What you have to do:
I would like you to output every record below exactly, apart from the pictures.

(Saved entries)
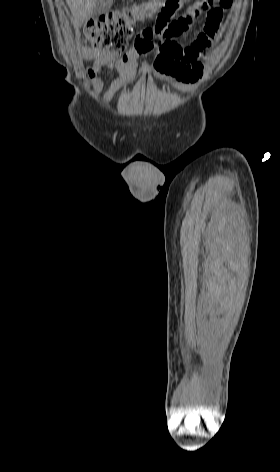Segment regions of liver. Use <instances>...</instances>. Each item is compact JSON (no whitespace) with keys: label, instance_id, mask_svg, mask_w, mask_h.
Here are the masks:
<instances>
[{"label":"liver","instance_id":"6515ba94","mask_svg":"<svg viewBox=\"0 0 280 472\" xmlns=\"http://www.w3.org/2000/svg\"><path fill=\"white\" fill-rule=\"evenodd\" d=\"M66 2L72 13V23L75 28L81 27L93 14L95 0H66Z\"/></svg>","mask_w":280,"mask_h":472}]
</instances>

Result:
Segment regions of liver. Use <instances>...</instances>. Each item is compact JSON (no whitespace) with keys: label, instance_id, mask_svg, mask_w, mask_h.
Here are the masks:
<instances>
[{"label":"liver","instance_id":"6515ba94","mask_svg":"<svg viewBox=\"0 0 280 472\" xmlns=\"http://www.w3.org/2000/svg\"><path fill=\"white\" fill-rule=\"evenodd\" d=\"M66 2L72 13V23L75 28L81 27L93 14L95 0H66Z\"/></svg>","mask_w":280,"mask_h":472}]
</instances>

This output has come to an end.